Tutti mi hanno lasciato qualcosa. e trovo che il mio monte ricchezza è andato sempre più crescendo in questo senso. Anche se non ho scambiato parole con Freddie Mercury, l’ho potuto vedere da vicino. Questo è un bellissimo ricordo. Posso vantare di aver scambiato lo sguardo per un istante con il grande Freddie Mercury, profondeva un’energia importante. Ed è quello che mi ha segnato, quello che mi ha lasciato quell’istante in cui ci siamo scambiati uno sguardo di un millesimo di secondo, e che io ho provato, ho ritrovato tutto quello che immaginavo fosse, ho sentito dolcezza, ho sentito umanità. Ho conosciuto un bel po’ di artisti che ho intervistato. Uno dei primi, che adesso è diventato anche un fraterno amico, il primo che mi ha appellato con una frase che mi ha tanto fatto sorridere “Ciao Negra” è stato Enzo Avitabile. Diceva “la tua voce è negra, hai una voce scura, nera” e che avevo un approccio black, molto black. Ci sta, io lo sento.

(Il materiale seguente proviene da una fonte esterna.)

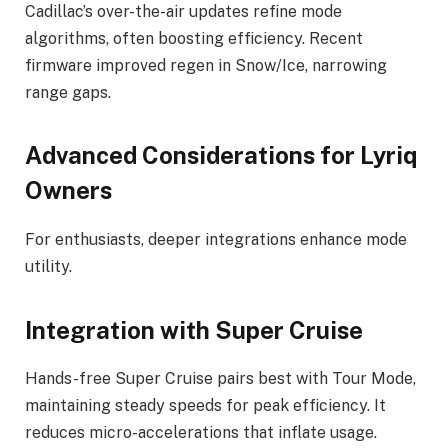
Cadillac’s over-the-air updates refine mode
algorithms, often boosting efficiency. Recent
firmware improved regen in Snow/Ice, narrowing
range gaps.
Advanced Considerations for Lyriq
Owners
For enthusiasts, deeper integrations enhance mode
utility.
Integration with Super Cruise
Hands-free Super Cruise pairs best with Tour Mode,
maintaining steady speeds for peak efficiency. It
reduces micro-accelerations that inflate usage.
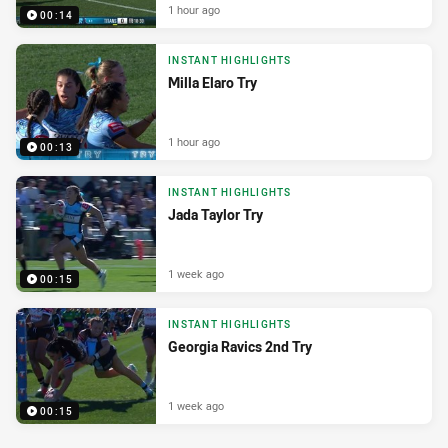
1 hour ago
00:14
INSTANT HIGHLIGHTS
Milla Elaro Try
1 hour ago
00:13
INSTANT HIGHLIGHTS
Jada Taylor Try
1 week ago
00:15
INSTANT HIGHLIGHTS
Georgia Ravics 2nd Try
1 week ago
00:15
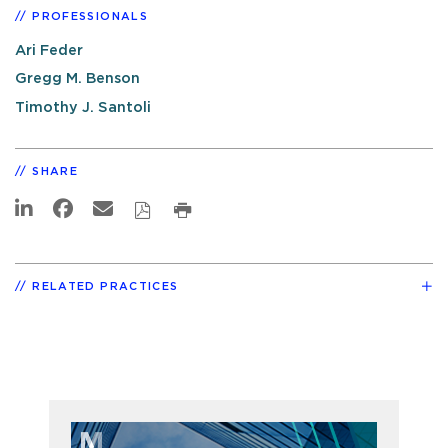
PROFESSIONALS
Ari Feder
Gregg M. Benson
Timothy J. Santoli
SHARE
RELATED PRACTICES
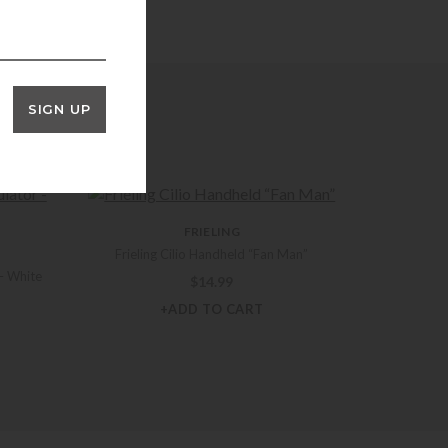
SIGN UP
FRIELING
Frieling Cilio Handheld “Fan Man”
– White
$
14.99
+ADD TO CART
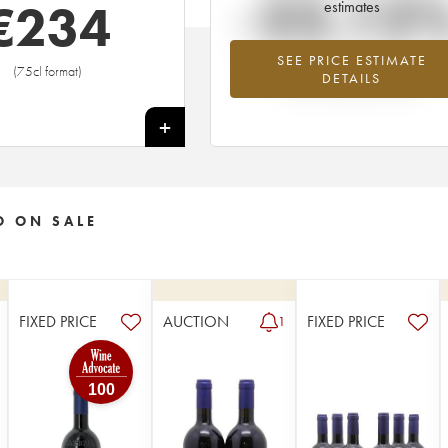
-22.12
€
234
estimates
SEE PRICE ESTIMATE
Lowest trend for the 1995 vintage fr
(75cl format)
DETAILS
2026 in relation to 2025
+
O ON SALE
FIXED PRICE
AUCTION
FIXED PRICE
1
100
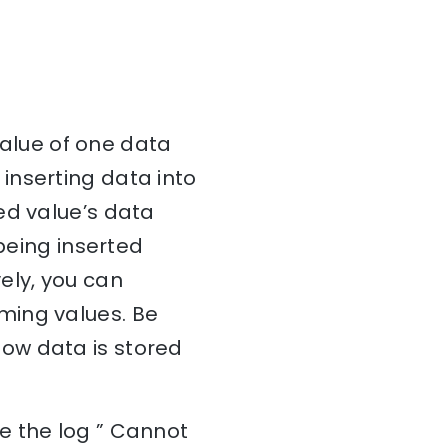
 value of one data
inserting data into
ed value’s data
 being inserted
ely, you can
ming values. Be
ow data is stored
e the log ” Cannot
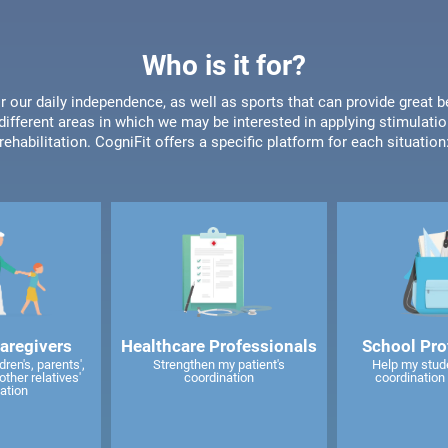
Who is it for?
or our daily independence, as well as sports that can provide great b
different areas in which we may be interested in applying stimulatio
rehabilitation. CogniFit offers a specific platform for each situation
caregivers
Healthcare Professionals
School Pro
ren's, parents',
Strengthen my patient's
Help my stud
other relatives'
coordination
coordination 
ation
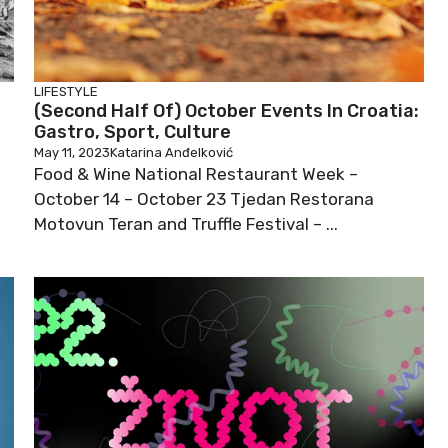
LIFESTYLE
(Second Half Of) October Events In Croatia:
Gastro, Sport, Culture
May 11, 2023
Katarina Anđelković
Food & Wine National Restaurant Week –
October 14 – October 23 Tjedan Restorana
Motovun Teran and Truffle Festival – ...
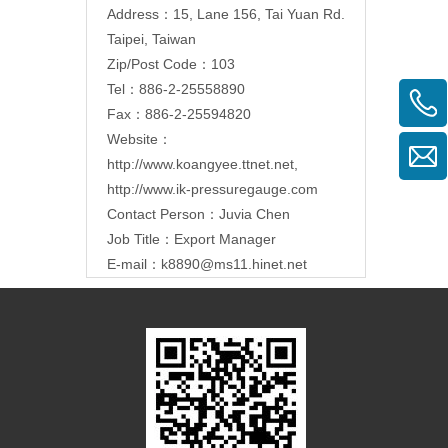
Address：15, Lane 156, Tai Yuan Rd.
Taipei, Taiwan
Zip/Post Code：103
Tel：886-2-25558890
Fax：886-2-25594820
Website：
http://www.koangyee.ttnet.net
,
http://www.ik-pressuregauge.com
Contact Person：Juvia Chen
Job Title：Export Manager
E-mail：
k8890@ms11.hinet.net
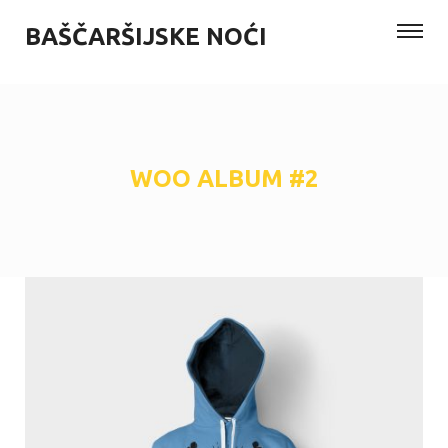
BAŠČARŠIJSKE NOĆI
WOO ALBUM #2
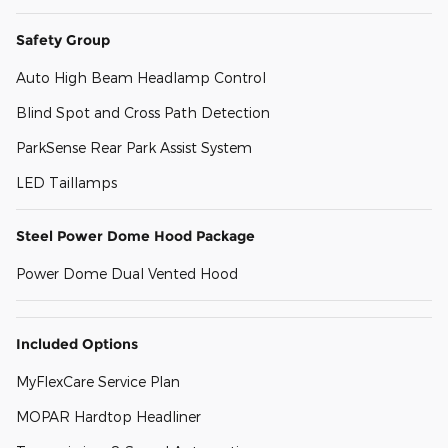
Safety Group
Auto High Beam Headlamp Control
Blind Spot and Cross Path Detection
ParkSense Rear Park Assist System
LED Taillamps
Steel Power Dome Hood Package
Power Dome Dual Vented Hood
Included Options
MyFlexCare Service Plan
MOPAR Hardtop Headliner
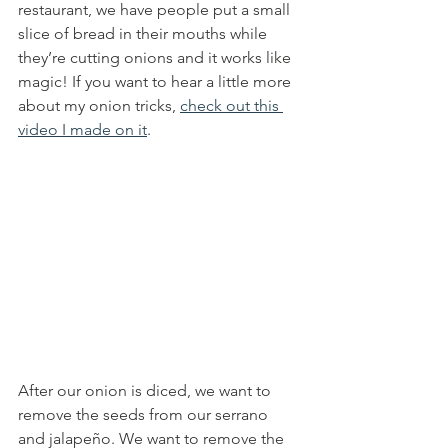
restaurant, we have people put a small 
slice of bread in their mouths while 
they’re cutting onions and it works like 
magic! If you want to hear a little more 
about my onion tricks, 
check out this 
video I made on it
. 
After our onion is diced, we want to 
remove the seeds from our serrano 
and jalapeño. We want to remove the 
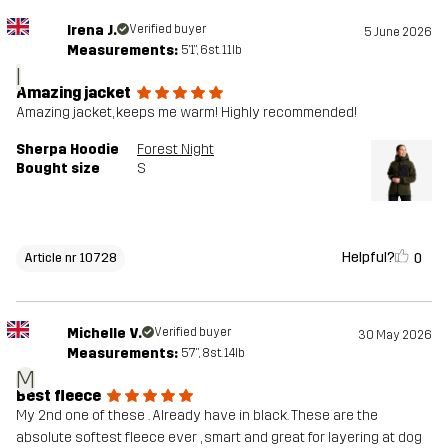
Irena J.
Verified buyer
5 June 2026
Measurements:
5'1", 6st. 11lb
I
Amazing jacket
Amazing jacket, keeps me warm! Highly recommended!
Sherpa Hoodie
Forest Night
Bought size
S
Helpful?
0
Article nr 10728
Michelle V.
Verified buyer
30 May 2026
Measurements:
5'7", 8st. 14lb
M
Best fleece
My 2nd one of these . Already have in black. These are the
absolute softest fleece ever , smart and great for layering at dog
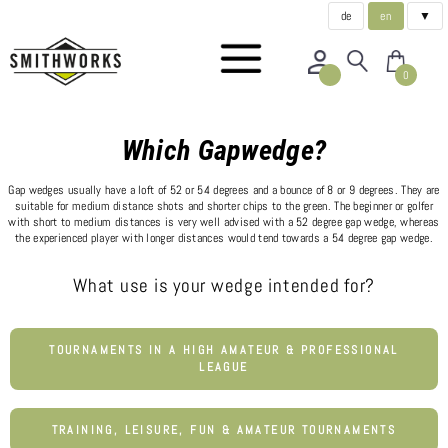
de
en
▼
0
Which Gapwedge?
Gap wedges usually have a loft of 52 or 54 degrees and a bounce of 8 or 9 degrees. They are
suitable for medium distance shots and shorter chips to the green. The beginner or golfer
with short to medium distances is very well advised with a 52 degree gap wedge, whereas
the experienced player with longer distances would tend towards a 54 degree gap wedge.
What use is your wedge intended for?
TOURNAMENTS IN A HIGH AMATEUR & PROFESSIONAL
LEAGUE
TRAINING, LEISURE, FUN & AMATEUR TOURNAMENTS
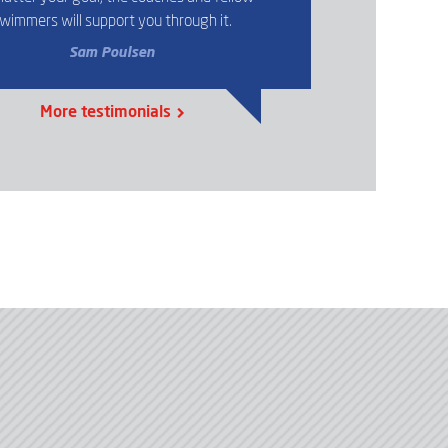
wimmers will support you through it.
Sam Poulsen
More testimonials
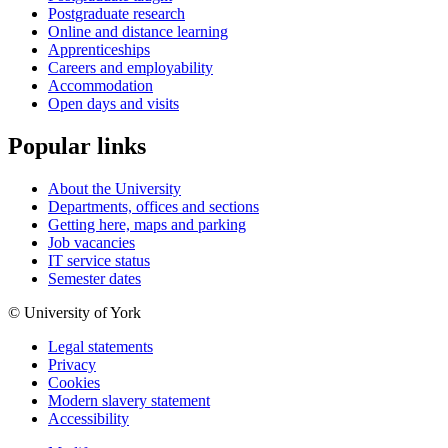
Postgraduate research
Online and distance learning
Apprenticeships
Careers and employability
Accommodation
Open days and visits
Popular links
About the University
Departments, offices and sections
Getting here, maps and parking
Job vacancies
IT service status
Semester dates
© University of York
Legal statements
Privacy
Cookies
Modern slavery statement
Accessibility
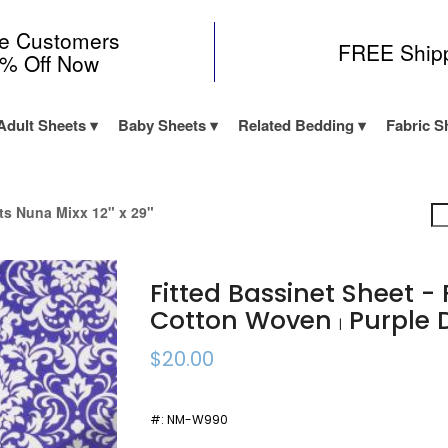
me Customers
FREE Ship
0% Off Now
Adult Sheets
Baby Sheets
Related Bedding
Fabric S
its Nuna Mixx 12" x 29"
Fitted Bassinet Sheet -
Cotton Woven
Purple
|
$20.00
#:
NM-W990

Se tu dovessi parlare con una giovane Rosanna che vuole iniziare il mestiere della speaker radiofonica cosa le consiglieresti?
Le consiglierei di acquisire una buona tecnica, prima di tutto. Conoscere bene come funzionano tecnicamente e strutturare delle trasmissioni. Il mio consiglio da essere umano è quello di non rinnegare la propria essenza e la propria personalità. cercando di portarla ad emergere, perché la propria personalità consente la distinzione e fa la differenza. Coltivare l’unicità ed essere il più possibile aderente al proprio pensiero, di non rinnegarlo. A volte si accetta di scendere a qualche compromesso, di cercare con tutte le forze e con tutta la possibile lucidità di capire quando è possibile non scendere a compromessi ed essere fedeli a se stessi. Non bisogna essere se stessi sempre, ma bisogna essere in grado di rappresentarsi il più fedelmente possibile. Rappresentarsi il più fedelmente possibile è bellissimo. Perché c’è un modo per dire le cose che non significa che ne cancelli il vero senso. Puoi dirlo in un certo modo che non disturba la quiete pubblica, ma comunque hai affermato quello che pensi realmente. Quindi il mio consiglio alla giovane conduttrice radiofonica è acquisisci la tecnica e poi fanne quello che vuoi.
Da grande cosa vuoi fare?
Vorrei concludere serenamente il mio percorso radiofonico divertendomi. e continuando a regalare, più possibile, musica e gioia e divertimento.
Grazie Rosanna.
Grazie a voi, è stata una bellissima chiacchierata.